Chomsky on Power and Hope

Noam Chomsky
Noam Chomsky (Photo By John Anderson)

More than 2,000 people gathered in (and beside, and outside) UT's LBJ Auditorium Sunday to hear writer, activist, and MIT linguistics professor Noam Chomsky deliver an address on the subject, "Unending Wars: The U.S. and the Middle East." Hours before Chomsky's noon lecture, the crowd had become its own story: A line formed outside the LBJ building at 7:30am, and the auditorium was filled beyond its 1,000-person capacity within 45 minutes of the 10am opening. By 11am the overflow Bass Lecture Hall next door was jammed with another 300 or more, and the surrounding hallways had become virtually impassable -- organizers set up loudspeakers wherever they could, including the courtyard outside, to enable as many people as possible to stay and at least hear Chomsky speak.

Bob Jensen, UT journalism professor and one of the event organizers, cheerfully pointed out that when former President George H.W. Bush was the featured LBJ speaker a few years ago, the auditorium filled only to about two-thirds capacity. "From the looks of it," declared Jensen with a smile, "it means that we're going to win -- and soon." Chomsky spoke and answered questions for three hours, and when he left the podium to his third standing ovation, very few members of the audience had departed.

Jensen's remark typified the contradictory atmosphere of the day: tremendous enthusiasm for Chomsky's visit, his first to Austin in 20 years, and a sobering sense that world affairs are at a crisis point, heightened by the intensifying Israeli/Palestinian bloodshed, and U.S. threats of war against Iraq.
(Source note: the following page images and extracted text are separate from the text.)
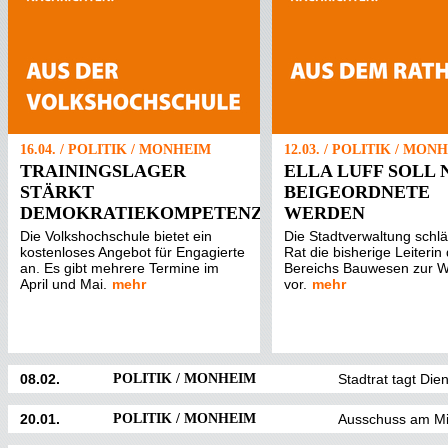
16.04. / POLITIK / MONHEIM
12.03. / POLITIK / MON
TRAININGSLAGER
ELLA LUFF SOLL 
STÄRKT
BEIGEORDNETE
DEMOKRATIEKOMPETENZ
WERDEN
Die Volkshochschule bietet ein
Die Stadtverwaltung schl
kostenloses Angebot für Engagierte
Rat die bisherige Leiterin
an. Es gibt mehrere Termine im
Bereichs Bauwesen zur W
April und Mai.
mehr
vor.
mehr
08.02.
POLITIK / MONHEIM
Stadtrat tagt Die
20.01.
POLITIK / MONHEIM
Ausschuss am Mi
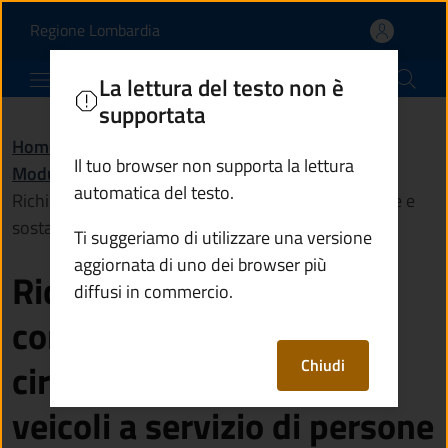
Richiesta di rilascio del
Vai al contenuto principale
(apre in un'altra scheda).
Regione Lombardia
Comune di Sellero
La lettura del testo non è
supportata
Home
/
Amministrazione
/
Documenti e dati
/
Il tuo browser non supporta la lettura
Modulistica
/
automatica del testo.
Richiesta di rilascio del contrassegno di circolazione e
sosta per i veicoli a servizio di persone disabili
Ti suggeriamo di utilizzare una versione
aggiornata di uno dei browser più
Richiesta di rilascio del
diffusi in commercio.
contrassegno di
Chiudi
circolazione e sosta per i
veicoli a servizio di persone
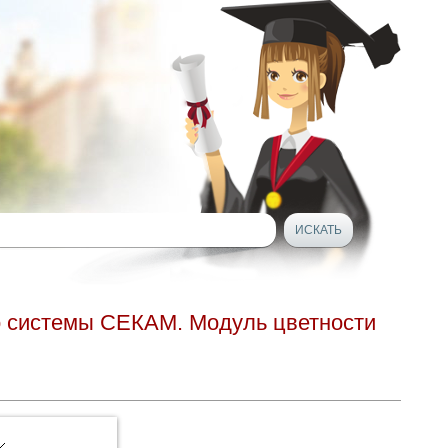
о системы СЕКАМ. Модуль цветности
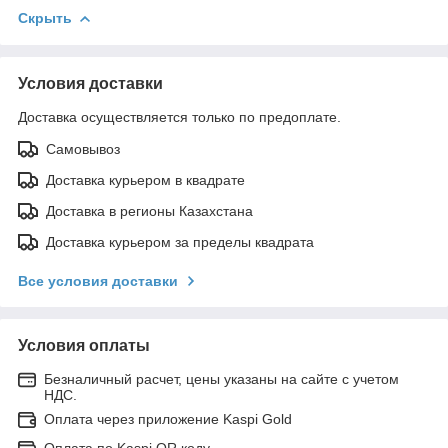
Скрыть
Условия доставки
Доставка осуществляется только по предоплате.
Самовывоз
Доставка курьером в квадрате
Доставка в регионы Казахстана
Доставка курьером за пределы квадрата
Все условия доставки
Условия оплаты
Безналичный расчет, цены указаны на сайте с учетом
НДС.
Оплата через приложение Kaspi Gold
Оплата по Kaspi QR коду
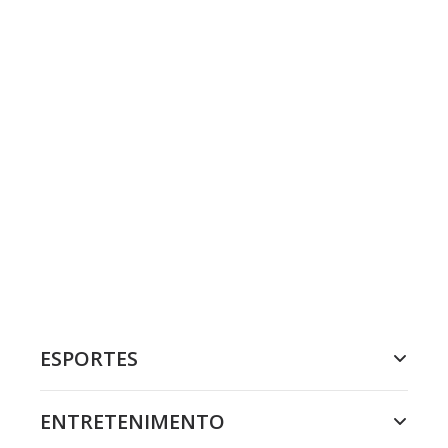
ESPORTES
ENTRETENIMENTO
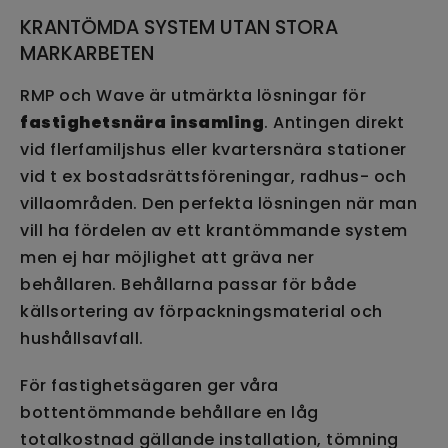
KRANTÖMDA SYSTEM UTAN STORA
MARKARBETEN
RMP och Wave är utmärkta lösningar för
fastighetsnära insamling
. Antingen direkt
vid flerfamiljshus eller kvartersnära stationer
vid t ex bostadsrättsföreningar, radhus- och
villaområden. Den perfekta lösningen när man
vill ha fördelen av ett krantömmande system
men ej har möjlighet att gräva ner
behållaren. Behållarna passar för både
källsortering av förpackningsmaterial och
hushållsavfall.
För fastighetsägaren ger våra
bottentömmande behållare en låg
totalkostnad gällande installation, tömning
Focusing primarily on the history of U.S. involvement in the Middle East since World War II, Chomsky was characteristically soft-spoken but relentless. Drawing almost exclusively from published government documents and press reports of official statements (here and abroad), he described a consistent and public (although unadvertised) U.S. strategy of expanding direct and indirect control of Persian Gulf resources -- either through client states ("cops on the beat") like Israel, Saudi Arabia, and Turkey, or directly when necessary, as in the ongoing decade of military and economic action against Iraq. Citing a range of U.S. government sources, including standard military and intelligence planning documents, Chomsky argued that for every U.S. administration from Eisenhower through Bush, Clinton, and Bush, "The issue is not access to oil [for U.S. use], and it never has been. The issue is the need to control that resource as a source of strategic power."

During an address to the Texas Civil Rights Project banquet Saturday night, Chomsky had replied quietly but bluntly to a question about the historical decline of empires by noting the determination of the U.S. to militarize outer space: "My own speculation is that the current empire will collapse, but as a consequence of its destruction of the world." Yet in each of his talks and a Sunday morning press conference, Chomsky reiterated the growth of U.S. dissent over the last 40 years, our common obligation to oppose aggression and injustice, and the contrast between the staggering military capacity of the U.S. government and its "fragile system of power" against popular democratic movements. "We have the power to change these things, here in the U.S.," Chomsky concluded. "That's where the real hope lies, and I don't think there's another one."